Records from a data source
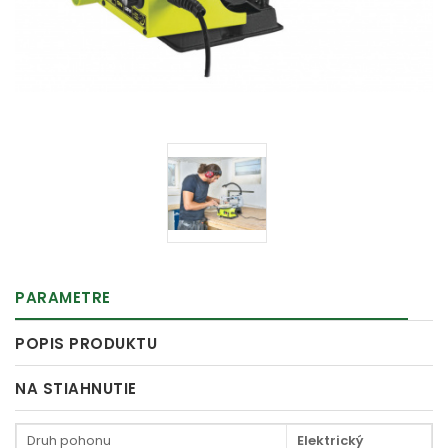
PARAMETRE
POPIS PRODUKTU
NA STIAHNUTIE
Druh pohonu
Elektrický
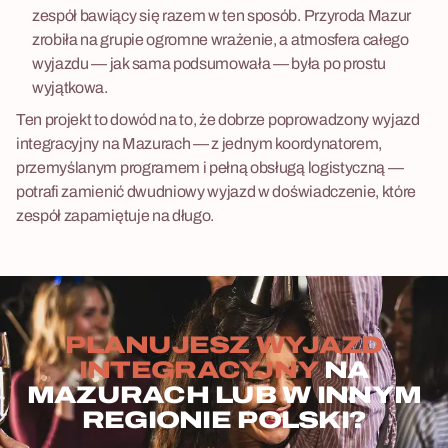
zespół bawiący się razem w ten sposób. Przyroda Mazur
zrobiła na grupie ogromne wrażenie, a atmosfera całego
wyjazdu — jak sama podsumowała — była po prostu
wyjątkowa.
Ten projekt to dowód na to, że dobrze poprowadzony wyjazd
integracyjny na Mazurach — z jednym koordynatorem,
przemyślanym programem i pełną obsługą logistyczną —
potrafi zamienić dwudniowy wyjazd w doświadczenie, które
zespół zapamiętuje na długo.
PLANUJESZ WYJAZD
INTEGRACYJNY
NA
MAZURACH LUB W INNYM
REGIONIE POLSKI?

TASK BRIEF
Report all lines of the data above that include the string "zespół".

TASK RESULT
zespół bawiący się razem w ten sposób. Przyroda Mazur
zespół zapamiętuje na długo.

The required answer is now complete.